While I think that we're at the point of beating a dead horse right now, as both sides of this debate are bringing up the same arguments over and over again, I find it curious, Andy, that you assume that the Liberals would automatically go to the NDP and/or the Greens to form a coalition and/or support their policies. Certainly Germany is currently demonstrating that a Liberal/Progressive Conservative coalition is potentially viable as well. Alternatively, some government bills might see different parties lending support on a case-by-case basis.
In any case, I don't want to spend much more energy debating this particular model of MMP, as I'm not confident that it makes a lick of difference at this point. People are entitled to differ as to the merits of the new system, but my main concern is that elections should not return majority governments for the second-place finisher, as has happened more than once in Canadian politics, nor should a party with a razor-thin margin of victory in the popular vote be able to act as if it won a huge mandate because of the vagaries of FPTP.
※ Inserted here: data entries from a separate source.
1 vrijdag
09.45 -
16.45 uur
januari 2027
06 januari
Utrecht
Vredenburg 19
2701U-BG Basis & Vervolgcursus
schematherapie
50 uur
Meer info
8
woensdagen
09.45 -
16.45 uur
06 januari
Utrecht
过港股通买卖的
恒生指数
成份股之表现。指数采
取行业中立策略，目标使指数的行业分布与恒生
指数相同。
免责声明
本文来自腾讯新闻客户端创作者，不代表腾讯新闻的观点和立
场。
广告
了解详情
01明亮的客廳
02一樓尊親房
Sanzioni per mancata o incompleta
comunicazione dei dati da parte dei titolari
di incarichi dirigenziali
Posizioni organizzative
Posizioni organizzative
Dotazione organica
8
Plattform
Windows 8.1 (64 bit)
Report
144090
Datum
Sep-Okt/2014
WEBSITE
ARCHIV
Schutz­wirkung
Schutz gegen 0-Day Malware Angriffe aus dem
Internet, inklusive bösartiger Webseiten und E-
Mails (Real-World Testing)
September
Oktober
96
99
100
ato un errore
Can't resist a few comments, even though it's undoubtedly all over:
1. You honestly foresee a Liberal-PC coalition as being as likely as a Liberal-NDP or Liberal-Green coalition? Maybe, but what I'm saying is that the "false majority" in the scenario I set out is actually more in keeping with what Ontarians want than the "majority" coalition that MMPers seem to regard as the only democratically legitimate outcome. Because the political analysis underlying MMP is so superficial, it completely ignores the subtleties (which aren't all that subtle) of the specific, and highly plausible, case that I set out. 80% of the people, give or take, would prefer the "majority" Liberal government and yet MMP frets about "false majorities" and gives us instead, most likely, a coalition government that relatively few would want.
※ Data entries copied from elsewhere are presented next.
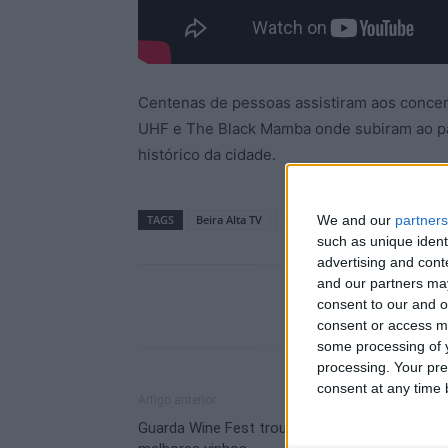
Centenas de pessoas assistiram aos conce
UHF e The Black Mamba onde subiram ao pal
histórico da cidade.
TAGS
Beira Alta TV
Festival Música no Castelo inva
We and our
partners
such as unique ident
advertising and con
and our partners may
consent to our and o
consent or access m
some processing of y
processing. Your pre
consent at any time b
Artigo anterior
Guarda Wine Fest trouxe à cidade mais alta os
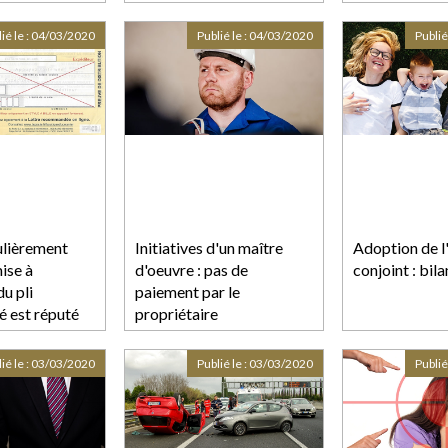
ié le :
04/03/2020
Publié le :
04/03/2020
Publié
ulièrement
Initiatives d'un maître
Adoption de l
mise à
d'oeuvre : pas de
conjoint : bil
du pli
paiement par le
 est réputé
propriétaire
nnaissance de
 de la CPAM
ié le :
03/03/2020
Publié le :
03/03/2020
Publié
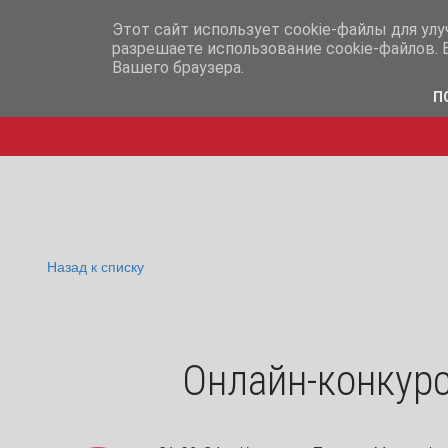
info@iq365.ru
+7-995-
Этот сайт использует cookie-файлы для ул
разрешаете использование cookie-файлов. 
Вашего браузера.
П
Назад к списку
Онлайн-конкурс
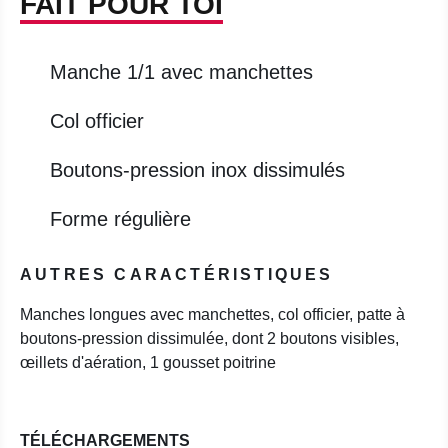
FAIT POUR TOI
Manche 1/1 avec manchettes
Col officier
Boutons-pression inox dissimulés
Forme régulière
AUTRES CARACTÉRISTIQUES
Manches longues avec manchettes, col officier, patte à
boutons-pression dissimulée, dont 2 boutons visibles,
œillets d'aération, 1 gousset poitrine
TÉLÉCHARGEMENTS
2. A party (or coalition) with a razor-thin margin can also end up with 100% of the power under MMP. That's not really a point of distinction between the two systems.
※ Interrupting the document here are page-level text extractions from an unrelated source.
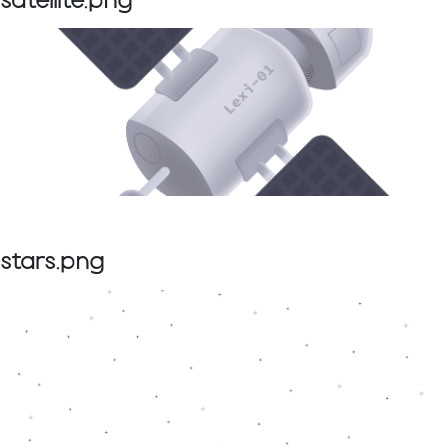
satellite.png
stars.png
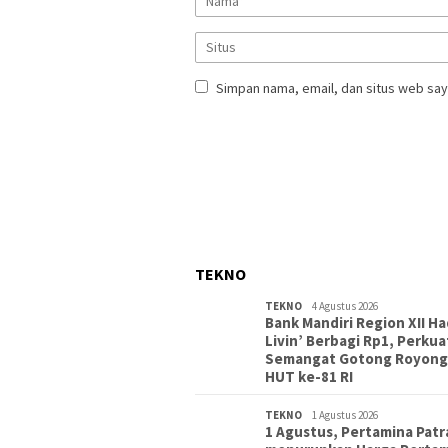
Simpan nama, email, dan situs web say
TEKNO
TEKNO
4 Agustus 2026
Bank Mandiri Region XII Ha
Livin’ Berbagi Rp1, Perkua
Semangat Gotong Royong
HUT ke-81 RI
TEKNO
1 Agustus 2026
1 Agustus, Pertamina Patr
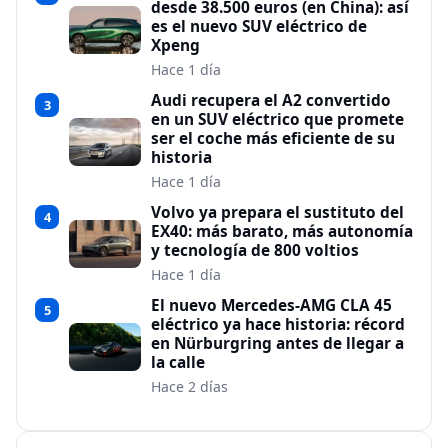
desde 38.500 euros (en China): así
es el nuevo SUV eléctrico de
Xpeng
Hace 1 día
Audi recupera el A2 convertido
3
en un SUV eléctrico que promete
ser el coche más eficiente de su
historia
Hace 1 día
Volvo ya prepara el sustituto del
4
EX40: más barato, más autonomía
y tecnología de 800 voltios
Hace 1 día
El nuevo Mercedes-AMG CLA 45
5
eléctrico ya hace historia: récord
en Nürburgring antes de llegar a
la calle
Hace 2 días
3. A party with fewer votes can win under FPTP, but that is rare and often reflects the broader geographic support of the winning party -- it's not entirely unfair that the results should be weighted slightly in favour of a party that has support all over the province as opposed to one whose support is more concentrated. It's within the realm of what a democracy might democratically decide to do. Electing the party that is the most popular in the largest number of constituencies seems to me to be as democratic as going strictly by the cumulative vote count. We're not casting votes only for parties, but also for a legislature composed of the people we elect, and this sort of result may also reflect the fact that the winning party has fielded a larger number of good candidates than the party that got more votes (concentrated on its lesser number of strong candidates).